EXERCISE: Your response to the data below should hold nothing except the lines from the one containing "Hasta agotar existencias" down to the one containing "Ambiguity and tacit knowledge in", reproduced exactly and without pictures.

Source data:
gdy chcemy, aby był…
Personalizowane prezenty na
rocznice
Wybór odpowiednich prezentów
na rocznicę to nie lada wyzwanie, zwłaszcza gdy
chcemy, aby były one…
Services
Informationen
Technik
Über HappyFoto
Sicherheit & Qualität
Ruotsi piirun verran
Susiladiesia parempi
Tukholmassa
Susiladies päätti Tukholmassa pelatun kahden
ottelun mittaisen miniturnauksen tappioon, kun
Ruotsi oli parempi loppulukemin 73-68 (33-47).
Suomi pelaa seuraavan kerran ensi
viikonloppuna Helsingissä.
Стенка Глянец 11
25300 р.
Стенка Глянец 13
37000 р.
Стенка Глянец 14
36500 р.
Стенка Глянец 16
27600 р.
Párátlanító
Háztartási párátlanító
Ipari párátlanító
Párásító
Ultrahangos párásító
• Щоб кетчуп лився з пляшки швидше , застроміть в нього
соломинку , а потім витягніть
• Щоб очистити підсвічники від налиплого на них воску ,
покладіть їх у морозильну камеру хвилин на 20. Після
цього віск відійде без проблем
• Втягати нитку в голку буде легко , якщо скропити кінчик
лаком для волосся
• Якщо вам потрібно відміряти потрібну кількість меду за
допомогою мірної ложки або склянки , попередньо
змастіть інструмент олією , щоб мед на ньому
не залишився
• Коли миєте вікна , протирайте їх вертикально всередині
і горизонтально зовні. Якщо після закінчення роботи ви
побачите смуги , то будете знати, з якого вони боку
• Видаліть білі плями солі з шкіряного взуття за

==

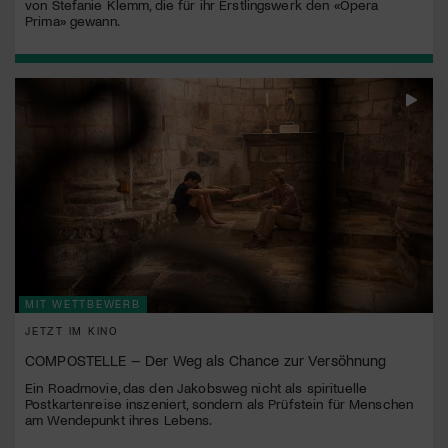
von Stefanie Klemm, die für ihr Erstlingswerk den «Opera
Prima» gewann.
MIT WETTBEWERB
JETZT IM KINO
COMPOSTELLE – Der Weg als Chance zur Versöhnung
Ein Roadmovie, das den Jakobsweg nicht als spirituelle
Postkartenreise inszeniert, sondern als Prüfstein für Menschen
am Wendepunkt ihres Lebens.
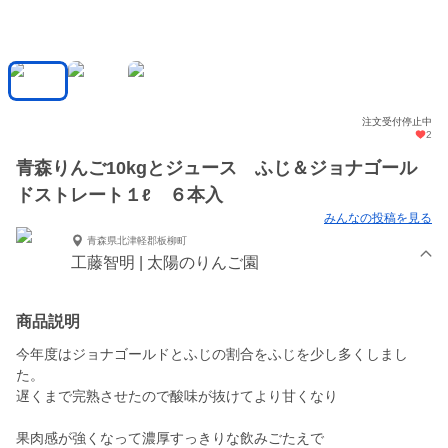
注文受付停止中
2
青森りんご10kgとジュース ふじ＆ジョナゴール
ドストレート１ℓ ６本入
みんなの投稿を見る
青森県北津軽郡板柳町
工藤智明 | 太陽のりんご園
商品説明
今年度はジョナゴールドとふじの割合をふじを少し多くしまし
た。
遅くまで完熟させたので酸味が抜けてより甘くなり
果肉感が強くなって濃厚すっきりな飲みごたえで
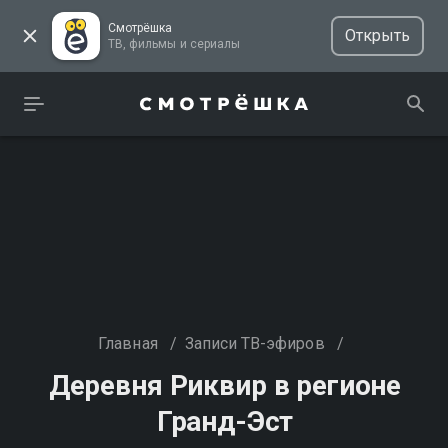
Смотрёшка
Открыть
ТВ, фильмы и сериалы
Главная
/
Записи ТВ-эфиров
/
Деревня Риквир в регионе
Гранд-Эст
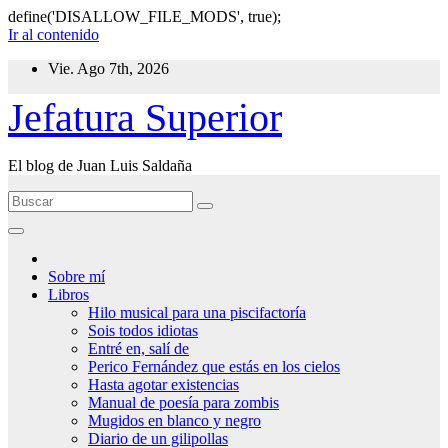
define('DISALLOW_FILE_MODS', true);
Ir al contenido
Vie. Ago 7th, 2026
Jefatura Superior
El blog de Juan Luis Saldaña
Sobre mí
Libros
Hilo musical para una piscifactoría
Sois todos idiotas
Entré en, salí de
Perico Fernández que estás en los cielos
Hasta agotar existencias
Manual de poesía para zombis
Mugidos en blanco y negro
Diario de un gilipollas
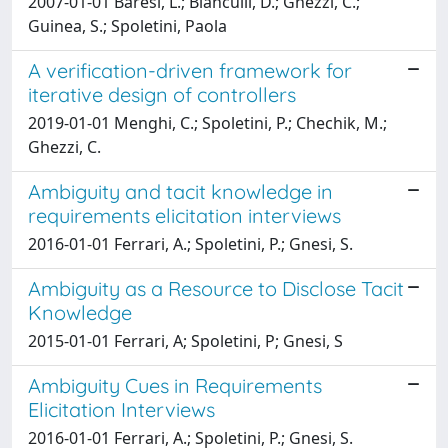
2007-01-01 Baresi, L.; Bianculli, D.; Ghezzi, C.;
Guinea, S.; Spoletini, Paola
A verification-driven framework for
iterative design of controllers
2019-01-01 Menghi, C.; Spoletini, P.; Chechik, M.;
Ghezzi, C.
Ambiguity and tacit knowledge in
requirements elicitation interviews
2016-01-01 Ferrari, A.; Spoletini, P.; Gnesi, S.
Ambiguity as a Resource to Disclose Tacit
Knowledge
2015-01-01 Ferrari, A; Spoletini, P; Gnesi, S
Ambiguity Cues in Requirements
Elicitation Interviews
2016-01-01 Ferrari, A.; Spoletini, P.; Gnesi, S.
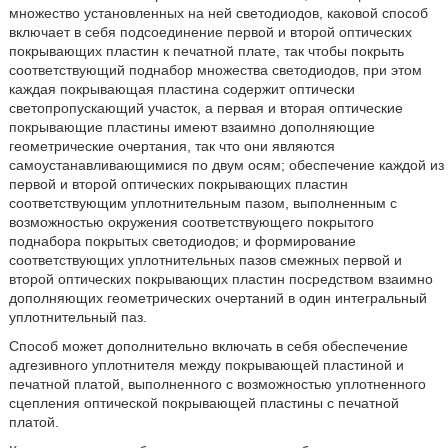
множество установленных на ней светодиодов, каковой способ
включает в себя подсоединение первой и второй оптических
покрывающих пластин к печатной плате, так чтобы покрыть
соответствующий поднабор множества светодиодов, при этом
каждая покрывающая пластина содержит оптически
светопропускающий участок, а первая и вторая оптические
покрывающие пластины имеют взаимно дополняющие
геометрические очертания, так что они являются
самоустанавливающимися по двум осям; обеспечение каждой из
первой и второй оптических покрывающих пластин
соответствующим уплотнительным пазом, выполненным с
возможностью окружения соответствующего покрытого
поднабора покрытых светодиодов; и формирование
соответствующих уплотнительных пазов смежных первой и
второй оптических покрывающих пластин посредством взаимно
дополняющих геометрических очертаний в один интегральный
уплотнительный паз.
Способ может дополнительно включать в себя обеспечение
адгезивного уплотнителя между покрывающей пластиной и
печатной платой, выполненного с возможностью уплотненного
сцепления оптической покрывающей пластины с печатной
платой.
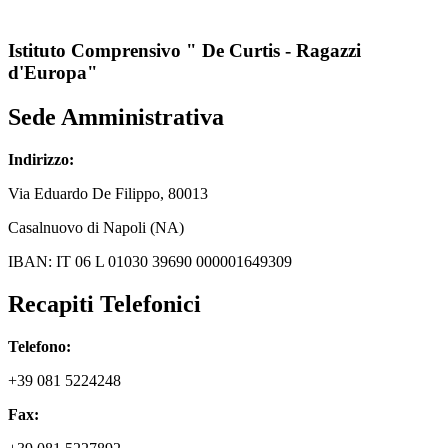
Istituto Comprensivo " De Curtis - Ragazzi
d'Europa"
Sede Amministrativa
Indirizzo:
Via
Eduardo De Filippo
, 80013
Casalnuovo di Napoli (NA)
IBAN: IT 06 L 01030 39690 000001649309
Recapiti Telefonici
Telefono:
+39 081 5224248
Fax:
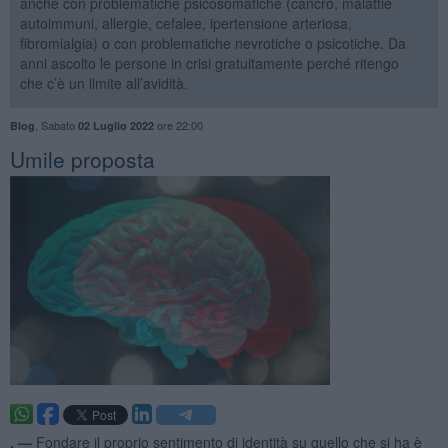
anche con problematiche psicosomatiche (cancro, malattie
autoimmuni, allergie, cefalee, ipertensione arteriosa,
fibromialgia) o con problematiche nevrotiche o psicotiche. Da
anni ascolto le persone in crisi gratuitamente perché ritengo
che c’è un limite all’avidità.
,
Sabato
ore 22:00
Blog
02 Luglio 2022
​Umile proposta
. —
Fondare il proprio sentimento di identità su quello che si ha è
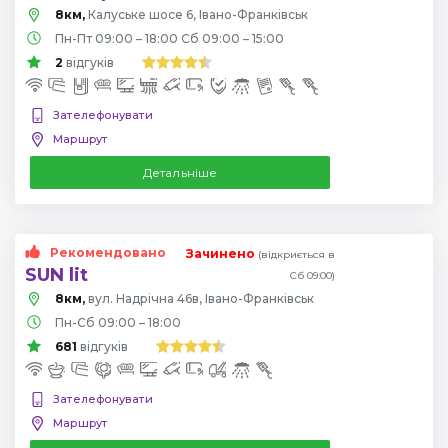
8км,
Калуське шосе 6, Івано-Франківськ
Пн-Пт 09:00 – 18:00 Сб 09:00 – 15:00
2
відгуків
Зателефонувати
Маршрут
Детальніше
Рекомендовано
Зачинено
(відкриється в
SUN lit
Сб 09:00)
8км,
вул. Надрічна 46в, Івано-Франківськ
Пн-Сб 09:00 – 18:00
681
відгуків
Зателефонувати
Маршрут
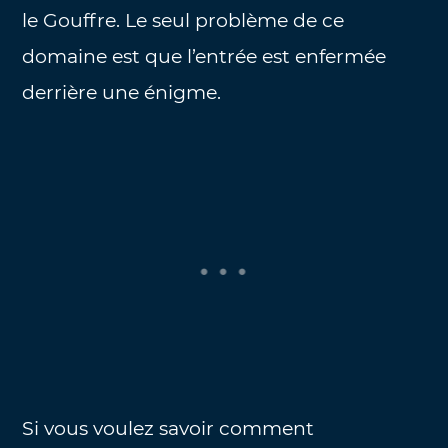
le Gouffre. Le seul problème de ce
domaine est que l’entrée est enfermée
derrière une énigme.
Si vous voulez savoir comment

==

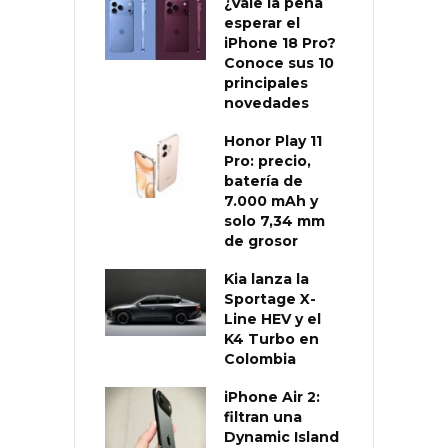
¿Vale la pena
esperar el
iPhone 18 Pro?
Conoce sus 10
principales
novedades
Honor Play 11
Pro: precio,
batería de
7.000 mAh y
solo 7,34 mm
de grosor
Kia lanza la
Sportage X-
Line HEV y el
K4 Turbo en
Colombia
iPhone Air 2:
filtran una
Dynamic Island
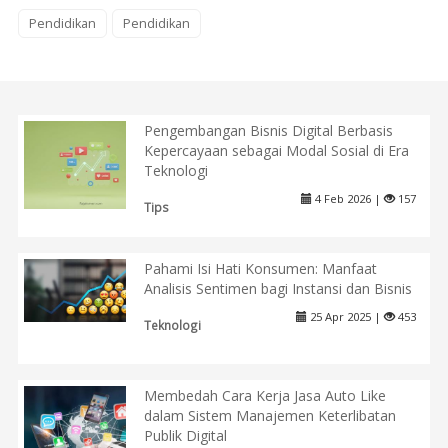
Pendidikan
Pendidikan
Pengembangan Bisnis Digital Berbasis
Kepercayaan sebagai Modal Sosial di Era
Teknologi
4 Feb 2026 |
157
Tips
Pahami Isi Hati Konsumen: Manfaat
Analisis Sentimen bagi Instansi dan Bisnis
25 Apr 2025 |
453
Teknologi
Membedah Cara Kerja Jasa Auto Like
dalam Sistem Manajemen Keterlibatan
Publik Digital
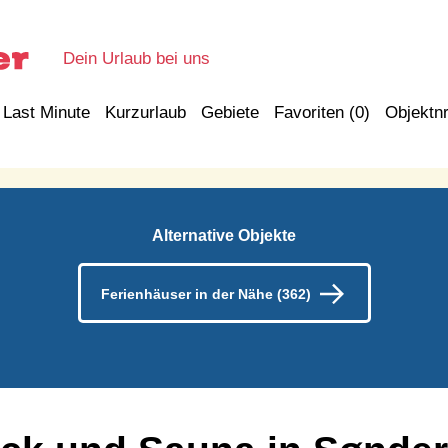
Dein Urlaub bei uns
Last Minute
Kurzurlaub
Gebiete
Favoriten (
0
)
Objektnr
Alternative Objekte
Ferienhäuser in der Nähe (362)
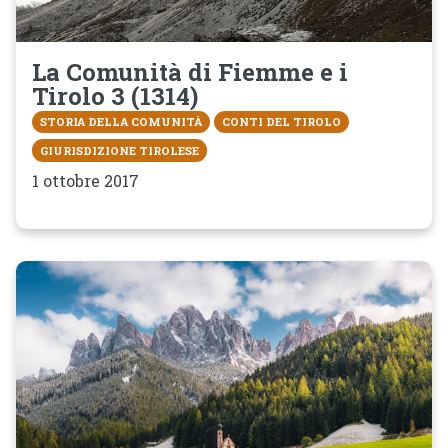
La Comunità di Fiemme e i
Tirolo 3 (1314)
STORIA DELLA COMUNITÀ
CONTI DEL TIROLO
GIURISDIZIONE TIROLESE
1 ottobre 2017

SOLUTION:
Hasta agotar existencias
Manual de poesía para zombis
Mugidos en blanco y negro
Diario de un gilipollas
2007-01-01 Baresi, L.; Bianculli, D.; Ghezzi, C.;
Guinea, S.; Spoletini, Paola
A verification-driven framework for
iterative design of controllers
2019-01-01 Menghi, C.; Spoletini, P.; Chechik, M.;
Ghezzi, C.
Ambiguity and tacit knowledge in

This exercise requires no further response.